— Required work —
Of the lines in the data below, write out exactly those from the one holding "Zagroda Felicji Curyłowej w Zalipiu" through the one holding "початкова версія цієї рослини.", both included.
START Source material
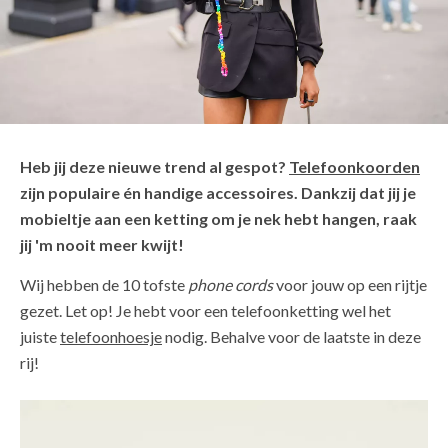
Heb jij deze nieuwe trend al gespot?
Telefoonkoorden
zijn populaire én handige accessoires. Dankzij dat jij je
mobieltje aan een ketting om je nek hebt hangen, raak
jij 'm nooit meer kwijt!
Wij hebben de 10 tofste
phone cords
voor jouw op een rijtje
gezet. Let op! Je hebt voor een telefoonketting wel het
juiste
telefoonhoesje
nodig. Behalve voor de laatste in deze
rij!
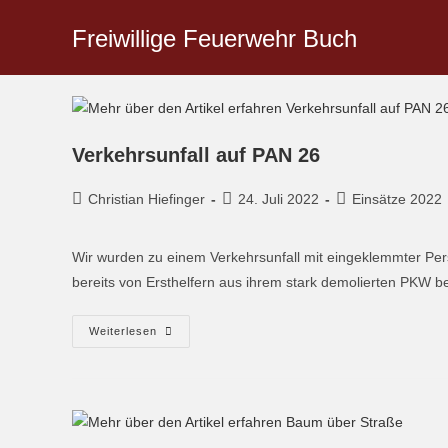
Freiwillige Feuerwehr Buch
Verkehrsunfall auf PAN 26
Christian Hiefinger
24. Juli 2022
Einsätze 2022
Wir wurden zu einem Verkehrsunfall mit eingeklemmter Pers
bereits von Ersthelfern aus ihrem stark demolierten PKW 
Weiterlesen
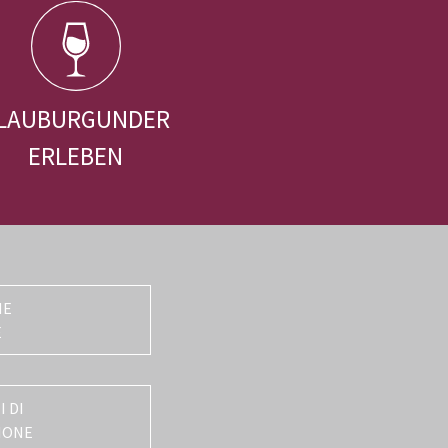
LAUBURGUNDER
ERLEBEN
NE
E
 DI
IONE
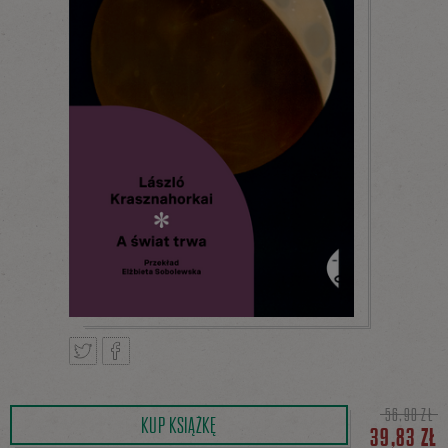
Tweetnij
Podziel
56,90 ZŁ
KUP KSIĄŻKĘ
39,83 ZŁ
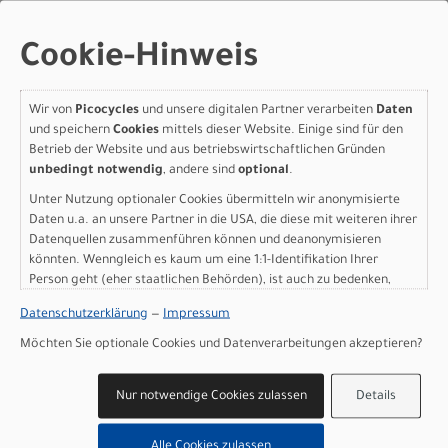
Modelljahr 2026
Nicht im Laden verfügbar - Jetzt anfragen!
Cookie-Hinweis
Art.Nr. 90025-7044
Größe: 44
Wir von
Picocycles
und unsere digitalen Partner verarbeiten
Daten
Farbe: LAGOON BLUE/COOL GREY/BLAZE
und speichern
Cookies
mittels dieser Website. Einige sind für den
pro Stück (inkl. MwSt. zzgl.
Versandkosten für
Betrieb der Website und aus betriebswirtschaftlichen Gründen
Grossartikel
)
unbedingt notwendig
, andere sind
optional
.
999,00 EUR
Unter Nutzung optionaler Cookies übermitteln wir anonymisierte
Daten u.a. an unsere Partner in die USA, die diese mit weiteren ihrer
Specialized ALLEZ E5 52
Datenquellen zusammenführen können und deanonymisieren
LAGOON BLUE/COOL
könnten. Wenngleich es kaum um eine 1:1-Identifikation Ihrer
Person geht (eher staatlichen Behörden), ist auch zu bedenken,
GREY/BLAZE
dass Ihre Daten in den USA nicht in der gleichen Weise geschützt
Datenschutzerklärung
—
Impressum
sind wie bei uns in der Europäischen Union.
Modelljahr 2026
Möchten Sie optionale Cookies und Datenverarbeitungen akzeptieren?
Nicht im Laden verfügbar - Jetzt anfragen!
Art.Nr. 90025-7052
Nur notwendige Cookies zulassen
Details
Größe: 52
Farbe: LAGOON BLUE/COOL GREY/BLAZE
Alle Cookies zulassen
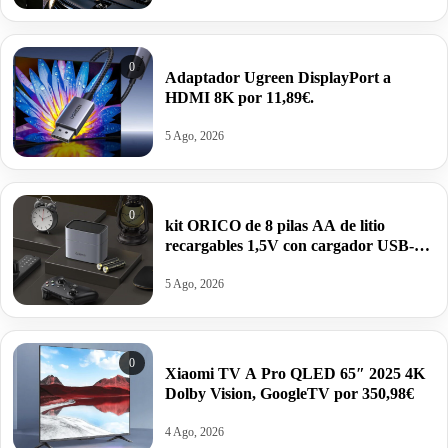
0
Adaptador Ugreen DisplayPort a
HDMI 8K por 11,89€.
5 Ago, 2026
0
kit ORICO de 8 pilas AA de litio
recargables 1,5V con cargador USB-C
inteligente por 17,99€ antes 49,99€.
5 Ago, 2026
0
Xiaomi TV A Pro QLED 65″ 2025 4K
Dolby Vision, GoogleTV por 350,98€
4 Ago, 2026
END Source material
START Source material
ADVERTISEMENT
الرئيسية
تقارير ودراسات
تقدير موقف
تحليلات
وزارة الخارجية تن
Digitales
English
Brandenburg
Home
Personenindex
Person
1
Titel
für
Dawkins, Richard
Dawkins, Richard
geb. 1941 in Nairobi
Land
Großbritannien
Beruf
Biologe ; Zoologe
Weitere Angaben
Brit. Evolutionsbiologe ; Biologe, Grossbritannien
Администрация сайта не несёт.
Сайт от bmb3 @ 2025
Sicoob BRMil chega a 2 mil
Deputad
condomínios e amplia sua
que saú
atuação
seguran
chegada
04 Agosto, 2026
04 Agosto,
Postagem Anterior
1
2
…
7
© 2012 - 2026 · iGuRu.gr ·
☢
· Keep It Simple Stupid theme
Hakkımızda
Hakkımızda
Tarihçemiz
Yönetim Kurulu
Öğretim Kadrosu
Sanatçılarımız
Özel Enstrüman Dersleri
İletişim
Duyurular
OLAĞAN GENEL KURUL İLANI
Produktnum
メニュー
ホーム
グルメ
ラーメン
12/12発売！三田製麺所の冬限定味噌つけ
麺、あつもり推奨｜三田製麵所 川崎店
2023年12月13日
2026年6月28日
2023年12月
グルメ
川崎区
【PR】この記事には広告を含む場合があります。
END Source material
START Source material
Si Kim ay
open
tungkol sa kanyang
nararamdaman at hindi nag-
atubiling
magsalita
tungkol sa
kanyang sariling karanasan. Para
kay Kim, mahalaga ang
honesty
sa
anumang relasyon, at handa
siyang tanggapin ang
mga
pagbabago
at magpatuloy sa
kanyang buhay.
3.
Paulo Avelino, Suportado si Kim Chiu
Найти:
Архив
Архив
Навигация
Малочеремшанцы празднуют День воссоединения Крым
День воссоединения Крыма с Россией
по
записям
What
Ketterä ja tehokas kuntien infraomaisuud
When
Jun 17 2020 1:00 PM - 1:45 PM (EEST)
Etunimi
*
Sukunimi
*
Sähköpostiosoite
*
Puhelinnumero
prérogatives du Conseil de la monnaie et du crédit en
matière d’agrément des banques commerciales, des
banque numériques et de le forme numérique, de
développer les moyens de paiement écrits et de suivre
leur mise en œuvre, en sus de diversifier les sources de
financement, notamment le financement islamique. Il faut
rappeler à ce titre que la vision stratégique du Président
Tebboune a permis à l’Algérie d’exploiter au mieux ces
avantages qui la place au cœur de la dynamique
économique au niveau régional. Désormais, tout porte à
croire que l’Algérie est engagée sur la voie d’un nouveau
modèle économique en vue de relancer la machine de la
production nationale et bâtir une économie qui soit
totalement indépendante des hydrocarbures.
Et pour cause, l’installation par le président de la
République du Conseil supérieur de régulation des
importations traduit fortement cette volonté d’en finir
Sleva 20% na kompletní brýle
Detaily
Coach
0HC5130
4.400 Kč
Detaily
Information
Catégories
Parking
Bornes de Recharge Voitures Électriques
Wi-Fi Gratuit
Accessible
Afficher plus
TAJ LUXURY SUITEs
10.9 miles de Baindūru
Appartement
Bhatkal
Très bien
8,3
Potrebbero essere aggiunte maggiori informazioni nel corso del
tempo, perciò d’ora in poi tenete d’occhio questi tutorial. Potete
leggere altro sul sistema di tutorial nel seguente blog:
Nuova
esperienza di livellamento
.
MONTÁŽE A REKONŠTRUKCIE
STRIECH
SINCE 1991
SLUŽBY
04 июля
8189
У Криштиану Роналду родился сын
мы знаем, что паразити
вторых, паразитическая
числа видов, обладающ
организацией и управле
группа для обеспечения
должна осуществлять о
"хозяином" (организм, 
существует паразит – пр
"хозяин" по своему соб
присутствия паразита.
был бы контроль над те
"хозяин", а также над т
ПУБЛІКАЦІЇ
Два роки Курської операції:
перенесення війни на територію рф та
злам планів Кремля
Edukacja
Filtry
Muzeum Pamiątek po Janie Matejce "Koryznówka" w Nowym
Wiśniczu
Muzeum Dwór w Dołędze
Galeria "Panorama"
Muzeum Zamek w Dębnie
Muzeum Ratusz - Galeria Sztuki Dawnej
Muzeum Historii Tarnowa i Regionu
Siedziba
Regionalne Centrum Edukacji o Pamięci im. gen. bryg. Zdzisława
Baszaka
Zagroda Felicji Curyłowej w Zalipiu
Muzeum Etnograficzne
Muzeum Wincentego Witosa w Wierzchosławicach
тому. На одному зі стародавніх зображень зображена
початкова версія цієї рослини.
END Source material
— Task solution —
Zagroda Felicji Curyłowej w Zalipiu
Muzeum Etnograficzne
Muzeum Wincentego Witosa w Wierzchosławicach
тому. На одному зі стародавніх зображень зображена
початкова версія цієї рослини.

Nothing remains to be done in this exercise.